## [ABOUT THIS TASK]
Each record below is to be copied word for word, with pictures removed.

## [DATA EXCERPTS]
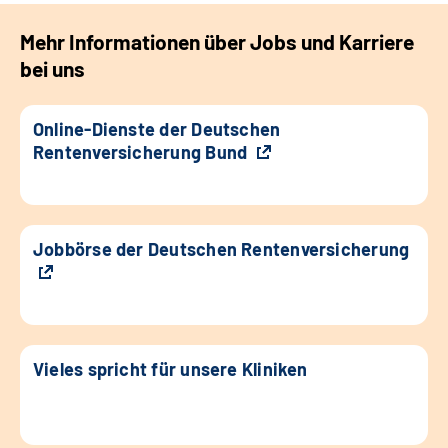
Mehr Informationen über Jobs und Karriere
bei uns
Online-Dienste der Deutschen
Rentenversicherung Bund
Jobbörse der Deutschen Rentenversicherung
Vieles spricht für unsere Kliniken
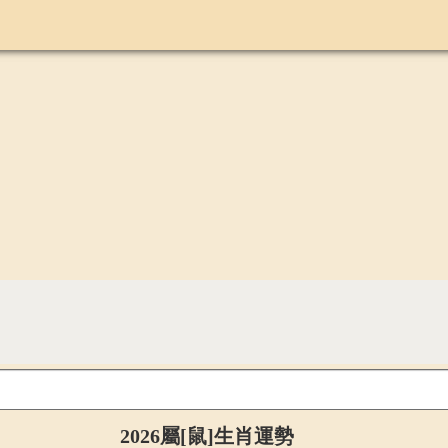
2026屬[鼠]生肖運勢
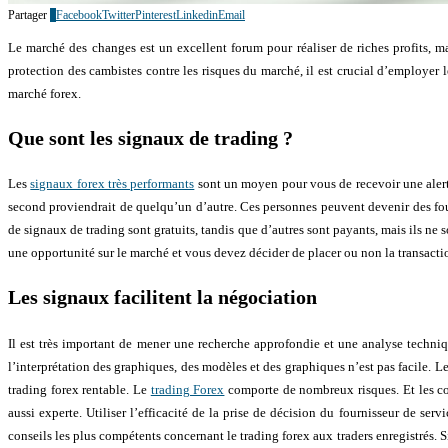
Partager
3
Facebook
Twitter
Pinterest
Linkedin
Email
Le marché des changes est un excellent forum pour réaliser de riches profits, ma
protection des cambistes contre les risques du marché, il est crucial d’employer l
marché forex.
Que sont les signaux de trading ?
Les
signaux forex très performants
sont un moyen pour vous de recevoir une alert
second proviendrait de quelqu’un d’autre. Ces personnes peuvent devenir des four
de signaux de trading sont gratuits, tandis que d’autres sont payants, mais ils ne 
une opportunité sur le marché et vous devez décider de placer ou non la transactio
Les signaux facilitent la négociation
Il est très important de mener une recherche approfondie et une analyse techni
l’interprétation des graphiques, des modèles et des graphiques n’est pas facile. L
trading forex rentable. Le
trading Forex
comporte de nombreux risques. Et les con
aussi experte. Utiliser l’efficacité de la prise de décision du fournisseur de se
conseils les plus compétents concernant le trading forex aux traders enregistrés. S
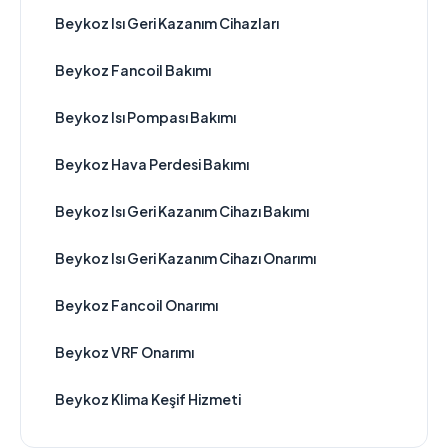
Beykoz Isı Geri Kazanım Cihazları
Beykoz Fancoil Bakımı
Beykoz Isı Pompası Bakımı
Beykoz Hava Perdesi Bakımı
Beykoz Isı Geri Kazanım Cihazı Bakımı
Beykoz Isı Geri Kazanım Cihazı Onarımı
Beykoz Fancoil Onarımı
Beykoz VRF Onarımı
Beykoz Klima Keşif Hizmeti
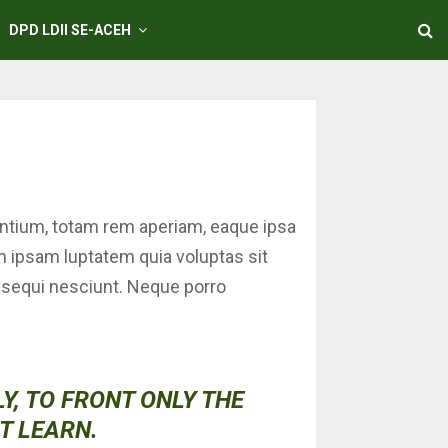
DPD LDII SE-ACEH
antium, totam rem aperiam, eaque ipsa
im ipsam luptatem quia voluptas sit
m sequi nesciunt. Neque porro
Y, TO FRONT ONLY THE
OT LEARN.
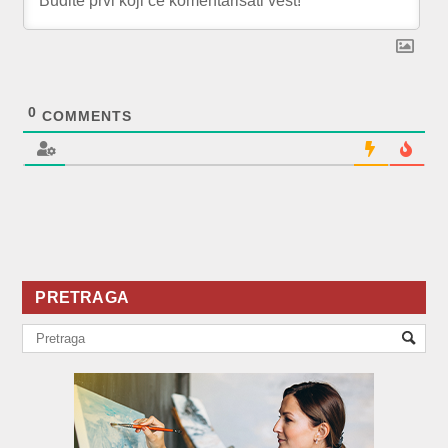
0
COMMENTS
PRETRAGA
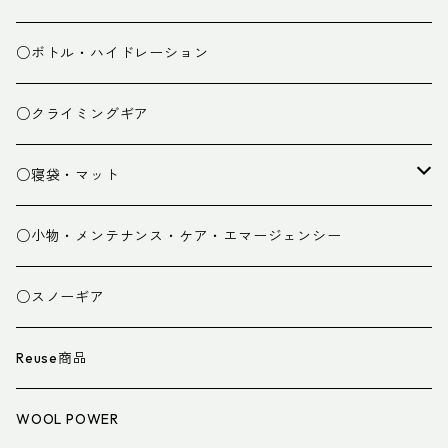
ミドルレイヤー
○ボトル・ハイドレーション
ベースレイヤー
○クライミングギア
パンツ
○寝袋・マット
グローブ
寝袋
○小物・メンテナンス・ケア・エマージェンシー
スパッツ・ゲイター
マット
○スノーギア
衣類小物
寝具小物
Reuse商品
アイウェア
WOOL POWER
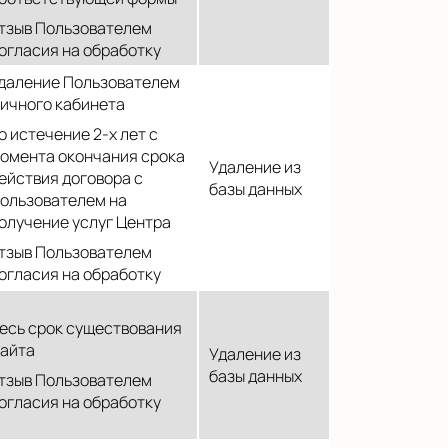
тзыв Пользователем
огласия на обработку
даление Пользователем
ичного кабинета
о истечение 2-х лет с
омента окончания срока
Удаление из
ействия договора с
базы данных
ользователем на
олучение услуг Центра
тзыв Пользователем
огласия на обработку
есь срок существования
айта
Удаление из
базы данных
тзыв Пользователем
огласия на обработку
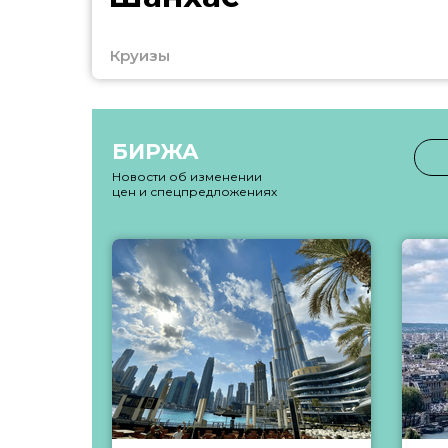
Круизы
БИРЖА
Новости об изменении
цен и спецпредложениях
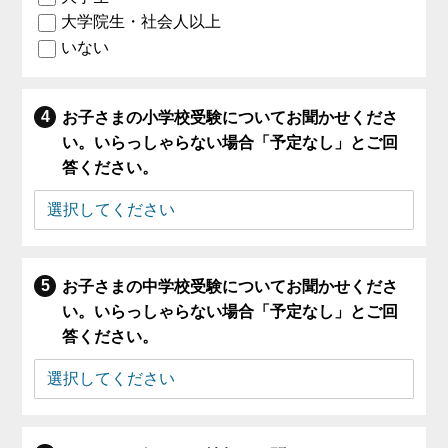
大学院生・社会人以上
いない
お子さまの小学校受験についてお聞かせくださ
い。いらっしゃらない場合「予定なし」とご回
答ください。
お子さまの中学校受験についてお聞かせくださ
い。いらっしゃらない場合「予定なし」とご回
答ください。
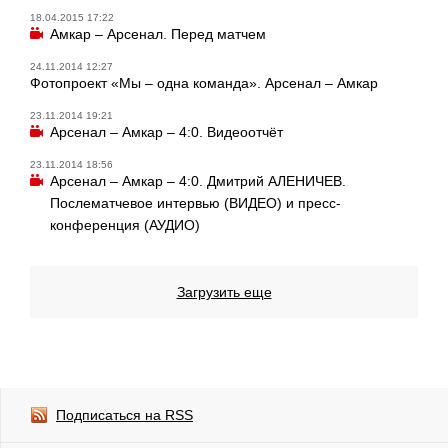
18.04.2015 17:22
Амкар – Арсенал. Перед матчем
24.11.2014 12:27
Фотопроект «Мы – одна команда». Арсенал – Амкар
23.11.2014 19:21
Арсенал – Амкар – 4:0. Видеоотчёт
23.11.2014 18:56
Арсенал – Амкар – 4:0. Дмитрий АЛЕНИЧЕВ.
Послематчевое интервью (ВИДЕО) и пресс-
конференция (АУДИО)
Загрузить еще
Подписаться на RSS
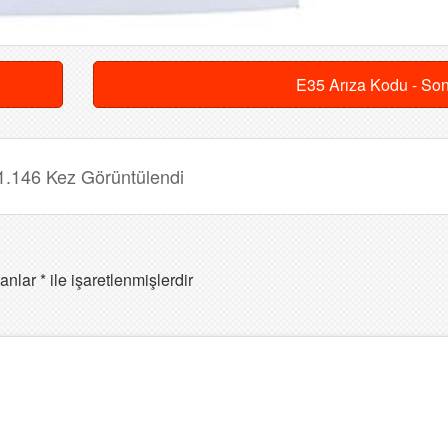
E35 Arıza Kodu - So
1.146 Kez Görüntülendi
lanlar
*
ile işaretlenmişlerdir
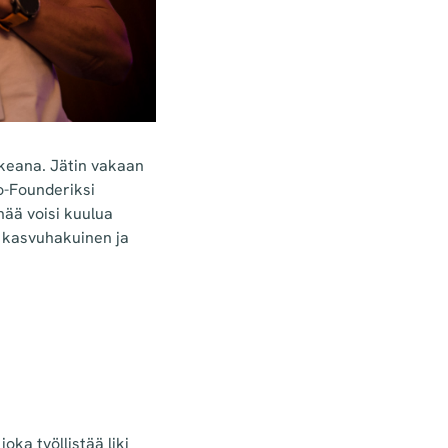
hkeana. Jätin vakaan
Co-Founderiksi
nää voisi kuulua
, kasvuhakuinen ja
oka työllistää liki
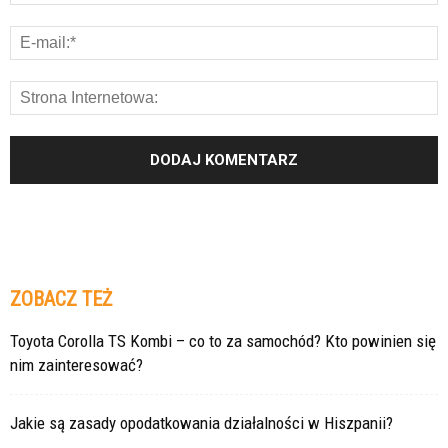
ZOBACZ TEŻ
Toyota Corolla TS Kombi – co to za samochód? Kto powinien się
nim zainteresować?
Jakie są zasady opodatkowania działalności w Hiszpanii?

## [PROBLEM SOLUTION]
Mehr Informationen über Jobs und Karriere
bei uns
Online-Dienste der Deutschen
Rentenversicherung Bund
Jobbörse der Deutschen Rentenversicherung
Vieles spricht für unsere Kliniken
2026屬[鼠]生肖運勢
Partager
3
Facebook
Twitter
Pinterest
Linkedin
Email
Le marché des changes est un excellent forum pour réaliser de riches profits, ma
protection des cambistes contre les risques du marché, il est crucial d’employer l
marché forex.
Que sont les signaux de trading ?
Les
signaux forex très performants
sont un moyen pour vous de recevoir une alert
second proviendrait de quelqu’un d’autre. Ces personnes peuvent devenir des four
de signaux de trading sont gratuits, tandis que d’autres sont payants, mais ils ne 
une opportunité sur le marché et vous devez décider de placer ou non la transactio
Les signaux facilitent la négociation
Il est très important de mener une recherche approfondie et une analyse techni
l’interprétation des graphiques, des modèles et des graphiques n’est pas facile. L
trading forex rentable. Le
trading Forex
comporte de nombreux risques. Et les con
aussi experte. Utiliser l’efficacité de la prise de décision du fournisseur de se
conseils les plus compétents concernant le trading forex aux traders enregistrés. S
Beykoz Isı Geri Kazanım Cihazları
Beykoz Fancoil Bakımı
Beykoz Isı Pompası Bakımı
Beykoz Hava Perdesi Bakımı
Beykoz Isı Geri Kazanım Cihazı Bakımı
Beykoz Isı Geri Kazanım Cihazı Onarımı
Beykoz Fancoil Onarımı
Beykoz VRF Onarımı
Beykoz Klima Keşif Hizmeti
DPD LDII SE-ACEH
antium, totam rem aperiam, eaque ipsa
im ipsam luptatem quia voluptas sit
m sequi nesciunt. Neque porro
Y, TO FRONT ONLY THE
OT LEARN.
0
COMMENTS
PRETRAGA
ミドルレイヤー
○ボトル・ハイドレーション
ベースレイヤー
○クライミングギア
パンツ
○寝袋・マット
グローブ
寝袋
○小物・メンテナンス・ケア・エマージェンシー
スパッツ・ゲイター
マット
○スノーギア
衣類小物
寝具小物
Reuse商品
アイウェア
WOOL POWER
тзыв Пользователем
огласия на обработку
даление Пользователем
ичного кабинета
о истечение 2-х лет с
омента окончания срока
Удаление из
ействия договора с
базы данных
ользователем на
олучение услуг Центра
тзыв Пользователем
огласия на обработку
есь срок существования
айта
Удаление из
базы данных
тзыв Пользователем
огласия на обработку
Круизы
БИРЖА
Новости об изменении
цен и спецпредложениях
大学院生・社会人以上
いない
お子さまの小学校受験についてお聞かせくださ
い。いらっしゃらない場合「予定なし」とご回
答ください。
お子さまの中学校受験についてお聞かせくださ
い。いらっしゃらない場合「予定なし」とご回
答ください。
18.04.2015 17:22
Амкар – Арсенал. Перед матчем
24.11.2014 12:27
Фотопроект «Мы – одна команда». Арсенал – Амкар
23.11.2014 19:21
Арсенал – Амкар – 4:0. Видеоотчёт
23.11.2014 18:56
Арсенал – Амкар – 4:0. Дмитрий АЛЕНИЧЕВ.
Послематчевое интервью (ВИДЕО) и пресс-
конференция (АУДИО)
Загрузить еще
Подписаться на RSS
E35 Arıza Kodu - So
1.146 Kez Görüntülendi
lanlar
*
ile işaretlenmişlerdir
hkeana. Jätin vakaan
Co-Founderiksi
nää voisi kuulua
, kasvuhakuinen ja
oka työllistää liki
ZOBACZ TEŻ
Toyota Corolla TS Kombi – co to za samochód? Kto powinien się
nim zainteresować?
Jakie są zasady opodatkowania działalności w Hiszpanii?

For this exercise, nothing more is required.